Ayer a mediodía habría apostado a que la idea fue de un nórdico de algún partido socialdemócrata de por aquellos lares. Un nórdico nacido entre seracs e intoxicado por una enorme ingesta de glögg, vegano por supuesto, partidario de la Europa de los pueblos –como Adolf Hitler– y admirador de Carlinhos Brown.

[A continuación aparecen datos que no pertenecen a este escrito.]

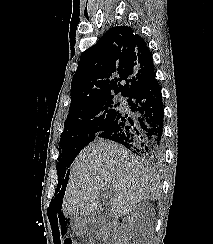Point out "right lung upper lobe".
Listing matches in <instances>:
<instances>
[{
  "label": "right lung upper lobe",
  "instance_id": "obj_1",
  "mask_svg": "<svg viewBox=\"0 0 213 244\" xmlns=\"http://www.w3.org/2000/svg\"><path fill=\"white\" fill-rule=\"evenodd\" d=\"M152 71V55L144 40L129 26L113 27L81 55L70 108L119 92L129 97Z\"/></svg>",
  "mask_w": 213,
  "mask_h": 244
}]
</instances>
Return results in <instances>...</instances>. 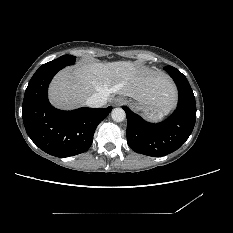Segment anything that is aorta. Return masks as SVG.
Segmentation results:
<instances>
[{
	"mask_svg": "<svg viewBox=\"0 0 233 233\" xmlns=\"http://www.w3.org/2000/svg\"><path fill=\"white\" fill-rule=\"evenodd\" d=\"M111 117L116 122H121L126 118V113L122 108H115L111 112Z\"/></svg>",
	"mask_w": 233,
	"mask_h": 233,
	"instance_id": "762f6f07",
	"label": "aorta"
}]
</instances>
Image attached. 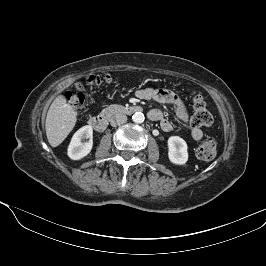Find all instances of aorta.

A veces me pregunto por qué tres de mis principales identidades –catalán, ateo y liberal– han acabado convirtiéndose en motivo de vergüenza. Y eso a pesar de considerarme el cisne negro de todas ellas. Como en el chiste, preferiría decir que toco el piano en un burdel antes que confesar mis verdaderas filiaciones. Pero ese es otro tema.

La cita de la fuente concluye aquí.